Miller worked during the golden age of microbiology. Pasteur had discovered that bacteria can ferment sugars into lactic acid, and another Frenchman, Emil Magitot, showed that fermentation of sugars could dissolve teeth in the laboratory. Bacteria had been observed inside carious dentin by Underwood and Miles in 1881, and these researchers also proposed that bacterial acids were necessary for removing the mineral of teeth. It was against this background that Miller developed his oral microbiological research, soon becoming appointed Professor of Operative Dentistry at the University of Berlin. He worked in the microbiological laboratory of Robert Koch in Berlin and began numerous research projects that introduced modern biological principles to dentistry. In 1890 Miller formulated the chemo-parasitic theory of caries (tooth decay). This theory held that caries is caused by acids produced by oral bacteria following fermentation of sugars. The principles of the chemo-parasitic theory were bolstered by the descriptions of bacterial plaque on tooth surfaces independently by GV Black and by JL Williams in 1898. The biomass of plaque helps localize acids at the tooth surface and prevent dilution by saliva. Miller thought that no single species of bacteria could cause caries. This idea was supplanted in the 1950s when the role of Streptococcus mutans as a primary pathogen in caries was established. More recent examination of the microbiology of carious lesions using 16S rRNA sequencing and high throughput DNA sequencing indicates that communities of diverse organisms may be more important than individual species.

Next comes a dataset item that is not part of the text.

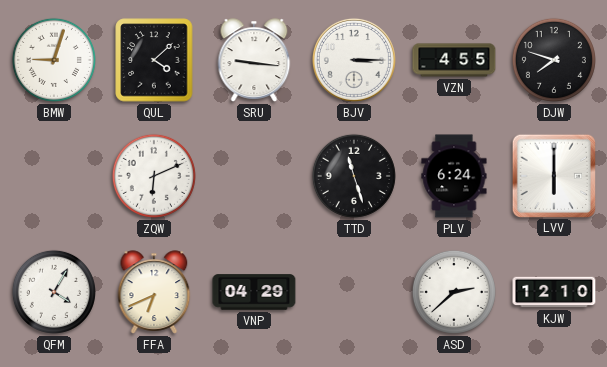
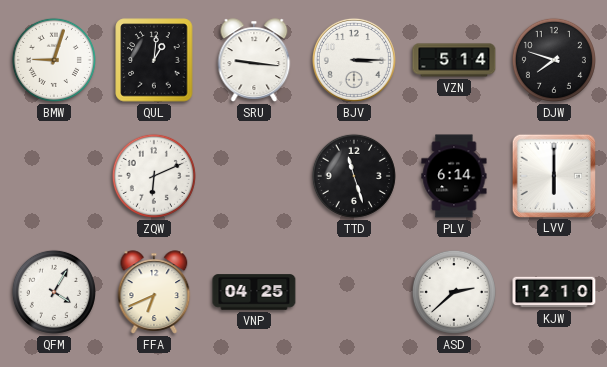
QUL: 4:08 -> 1:01
VZN: 4:55 -> 5:14
PLV: 6:24 -> 6:14
VNP: 04:29 -> 04:25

A second major contribution of WD Miller was the focal infection theory. Miller proposed that oral microorganisms or their products have a role in the development of a variety of diseases in sites removed from the oral cavity, including brain abscesses, pulmonary diseases and gastric problems. Although Miller did not suggest removal of teeth to eliminate the focus of infection and advocated treating and filling root canals, the complete removal of teeth became accepted practice. As this rarely produced a positive health benefit, the concept of oral focal infection gradually lost credibility. However, in the 1980s epidemiological studies began to indicate an association between periodontal disease and coronary artery disease, and associations with other serious systemic conditions soon followed. It is now generally accepted that oral bacteria can gain access systemically and cause disease at remote sites, or cause a general perturbation of the immune system leading to disease. Once again Miller's contributions have been shown to be correct.